Dataset entries:

◇ ◇ ◇ ◇

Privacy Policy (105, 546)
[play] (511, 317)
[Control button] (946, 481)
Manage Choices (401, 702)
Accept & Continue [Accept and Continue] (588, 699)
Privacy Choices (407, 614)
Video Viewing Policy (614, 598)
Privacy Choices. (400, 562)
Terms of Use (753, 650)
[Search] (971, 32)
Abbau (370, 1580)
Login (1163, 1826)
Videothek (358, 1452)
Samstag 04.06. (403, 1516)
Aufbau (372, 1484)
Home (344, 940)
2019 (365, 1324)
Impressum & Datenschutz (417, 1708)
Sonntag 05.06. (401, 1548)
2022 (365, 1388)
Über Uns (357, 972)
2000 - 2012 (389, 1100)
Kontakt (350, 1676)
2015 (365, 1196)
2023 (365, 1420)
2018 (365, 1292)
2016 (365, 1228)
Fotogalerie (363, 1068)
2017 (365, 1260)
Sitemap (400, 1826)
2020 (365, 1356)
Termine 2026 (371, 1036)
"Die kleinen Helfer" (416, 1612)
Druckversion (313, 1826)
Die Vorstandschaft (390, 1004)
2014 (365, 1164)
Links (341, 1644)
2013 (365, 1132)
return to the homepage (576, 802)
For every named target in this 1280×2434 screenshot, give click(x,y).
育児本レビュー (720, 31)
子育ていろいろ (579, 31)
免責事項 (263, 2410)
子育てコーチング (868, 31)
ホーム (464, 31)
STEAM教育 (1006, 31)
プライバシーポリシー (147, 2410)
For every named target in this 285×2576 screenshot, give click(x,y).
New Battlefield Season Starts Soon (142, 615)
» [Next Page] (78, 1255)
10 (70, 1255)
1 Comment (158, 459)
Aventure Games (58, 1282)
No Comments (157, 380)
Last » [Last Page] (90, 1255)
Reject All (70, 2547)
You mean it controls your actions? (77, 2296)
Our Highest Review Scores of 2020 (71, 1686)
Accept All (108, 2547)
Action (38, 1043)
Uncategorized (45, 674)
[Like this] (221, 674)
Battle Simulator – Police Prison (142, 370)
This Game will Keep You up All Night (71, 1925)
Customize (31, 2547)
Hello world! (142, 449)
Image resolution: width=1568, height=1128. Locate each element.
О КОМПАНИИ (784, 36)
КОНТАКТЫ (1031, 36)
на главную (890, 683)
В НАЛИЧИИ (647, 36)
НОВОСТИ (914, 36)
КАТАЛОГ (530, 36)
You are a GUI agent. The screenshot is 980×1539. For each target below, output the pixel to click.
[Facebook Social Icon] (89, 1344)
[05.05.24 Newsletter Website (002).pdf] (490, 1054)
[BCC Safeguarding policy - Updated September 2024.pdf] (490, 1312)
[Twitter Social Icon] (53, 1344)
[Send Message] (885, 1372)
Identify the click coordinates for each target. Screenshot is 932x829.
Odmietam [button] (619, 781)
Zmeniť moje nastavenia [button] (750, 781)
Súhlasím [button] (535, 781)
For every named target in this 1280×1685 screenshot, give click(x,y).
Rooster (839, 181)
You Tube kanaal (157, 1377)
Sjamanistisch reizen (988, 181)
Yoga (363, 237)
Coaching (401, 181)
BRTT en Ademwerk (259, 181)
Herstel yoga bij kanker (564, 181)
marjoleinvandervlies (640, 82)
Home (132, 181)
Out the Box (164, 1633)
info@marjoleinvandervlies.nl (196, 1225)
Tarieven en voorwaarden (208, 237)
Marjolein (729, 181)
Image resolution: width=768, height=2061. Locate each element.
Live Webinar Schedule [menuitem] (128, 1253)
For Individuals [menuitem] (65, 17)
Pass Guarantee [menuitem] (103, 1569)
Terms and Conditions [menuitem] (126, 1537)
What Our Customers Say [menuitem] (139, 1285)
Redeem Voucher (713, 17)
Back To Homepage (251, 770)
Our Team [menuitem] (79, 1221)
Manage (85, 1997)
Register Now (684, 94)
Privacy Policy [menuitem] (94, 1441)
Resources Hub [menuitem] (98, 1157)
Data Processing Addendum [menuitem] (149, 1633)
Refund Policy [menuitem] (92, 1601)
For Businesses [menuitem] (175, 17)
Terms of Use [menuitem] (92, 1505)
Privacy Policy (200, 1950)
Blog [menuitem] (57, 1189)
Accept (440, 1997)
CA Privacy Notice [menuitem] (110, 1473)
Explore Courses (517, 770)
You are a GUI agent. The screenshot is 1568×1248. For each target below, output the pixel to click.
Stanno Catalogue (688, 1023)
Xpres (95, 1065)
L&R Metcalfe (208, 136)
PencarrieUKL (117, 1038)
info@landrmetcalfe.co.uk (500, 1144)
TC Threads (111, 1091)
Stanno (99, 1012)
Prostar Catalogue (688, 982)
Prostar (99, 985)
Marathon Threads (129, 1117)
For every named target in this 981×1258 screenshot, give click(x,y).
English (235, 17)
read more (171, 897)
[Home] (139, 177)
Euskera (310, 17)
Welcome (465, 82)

◇ ◇ ◇ ◇

WORK ITEM. Word for word, copy every entry.

OUTPUT FOR THIS TASK.
Privacy Policy (105, 546)
[play] (511, 317)
[Control button] (946, 481)
Manage Choices (401, 702)
Accept & Continue [Accept and Continue] (588, 699)
Privacy Choices (407, 614)
Video Viewing Policy (614, 598)
Privacy Choices. (400, 562)
Terms of Use (753, 650)
[Search] (971, 32)
Abbau (370, 1580)
Login (1163, 1826)
Videothek (358, 1452)
Samstag 04.06. (403, 1516)
Aufbau (372, 1484)
Home (344, 940)
2019 (365, 1324)
Impressum & Datenschutz (417, 1708)
Sonntag 05.06. (401, 1548)
2022 (365, 1388)
Über Uns (357, 972)
2000 - 2012 (389, 1100)
Kontakt (350, 1676)
2015 (365, 1196)
2023 (365, 1420)
2018 (365, 1292)
2016 (365, 1228)
Fotogalerie (363, 1068)
2017 (365, 1260)
Sitemap (400, 1826)
2020 (365, 1356)
Termine 2026 (371, 1036)
"Die kleinen Helfer" (416, 1612)
Druckversion (313, 1826)
Die Vorstandschaft (390, 1004)
2014 (365, 1164)
Links (341, 1644)
2013 (365, 1132)
return to the homepage (576, 802)
For every named target in this 1280×2434 screenshot, give click(x,y).
育児本レビュー (720, 31)
子育ていろいろ (579, 31)
免責事項 (263, 2410)
子育てコーチング (868, 31)
ホーム (464, 31)
STEAM教育 (1006, 31)
プライバシーポリシー (147, 2410)
For every named target in this 285×2576 screenshot, give click(x,y).
New Battlefield Season Starts Soon (142, 615)
» [Next Page] (78, 1255)
10 (70, 1255)
1 Comment (158, 459)
Aventure Games (58, 1282)
No Comments (157, 380)
Last » [Last Page] (90, 1255)
Reject All (70, 2547)
You mean it controls your actions? (77, 2296)
Our Highest Review Scores of 2020 (71, 1686)
Accept All (108, 2547)
Action (38, 1043)
Uncategorized (45, 674)
[Like this] (221, 674)
Battle Simulator – Police Prison (142, 370)
This Game will Keep You up All Night (71, 1925)
Customize (31, 2547)
Hello world! (142, 449)
Image resolution: width=1568, height=1128. Locate each element.
О КОМПАНИИ (784, 36)
КОНТАКТЫ (1031, 36)
на главную (890, 683)
В НАЛИЧИИ (647, 36)
НОВОСТИ (914, 36)
КАТАЛОГ (530, 36)
You are a GUI agent. The screenshot is 980×1539. For each target below, output the pixel to click.
[Facebook Social Icon] (89, 1344)
[05.05.24 Newsletter Website (002).pdf] (490, 1054)
[BCC Safeguarding policy - Updated September 2024.pdf] (490, 1312)
[Twitter Social Icon] (53, 1344)
[Send Message] (885, 1372)
Identify the click coordinates for each target. Screenshot is 932x829.
Odmietam [button] (619, 781)
Zmeniť moje nastavenia [button] (750, 781)
Súhlasím [button] (535, 781)
For every named target in this 1280×1685 screenshot, give click(x,y).
Rooster (839, 181)
You Tube kanaal (157, 1377)
Sjamanistisch reizen (988, 181)
Yoga (363, 237)
Coaching (401, 181)
BRTT en Ademwerk (259, 181)
Herstel yoga bij kanker (564, 181)
marjoleinvandervlies (640, 82)
Home (132, 181)
Out the Box (164, 1633)
info@marjoleinvandervlies.nl (196, 1225)
Tarieven en voorwaarden (208, 237)
Marjolein (729, 181)
Image resolution: width=768, height=2061. Locate each element.
Live Webinar Schedule [menuitem] (128, 1253)
For Individuals [menuitem] (65, 17)
Pass Guarantee [menuitem] (103, 1569)
Terms and Conditions [menuitem] (126, 1537)
What Our Customers Say [menuitem] (139, 1285)
Redeem Voucher (713, 17)
Back To Homepage (251, 770)
Our Team [menuitem] (79, 1221)
Manage (85, 1997)
Register Now (684, 94)
Privacy Policy [menuitem] (94, 1441)
Resources Hub [menuitem] (98, 1157)
Data Processing Addendum [menuitem] (149, 1633)
Refund Policy [menuitem] (92, 1601)
For Businesses [menuitem] (175, 17)
Terms of Use [menuitem] (92, 1505)
Privacy Policy (200, 1950)
Blog [menuitem] (57, 1189)
Accept (440, 1997)
CA Privacy Notice [menuitem] (110, 1473)
Explore Courses (517, 770)
You are a GUI agent. The screenshot is 1568×1248. For each target below, output the pixel to click.
Stanno Catalogue (688, 1023)
Xpres (95, 1065)
L&R Metcalfe (208, 136)
PencarrieUKL (117, 1038)
info@landrmetcalfe.co.uk (500, 1144)
TC Threads (111, 1091)
Stanno (99, 1012)
Prostar Catalogue (688, 982)
Prostar (99, 985)
Marathon Threads (129, 1117)
For every named target in this 981×1258 screenshot, give click(x,y).
English (235, 17)
read more (171, 897)
[Home] (139, 177)
Euskera (310, 17)
Welcome (465, 82)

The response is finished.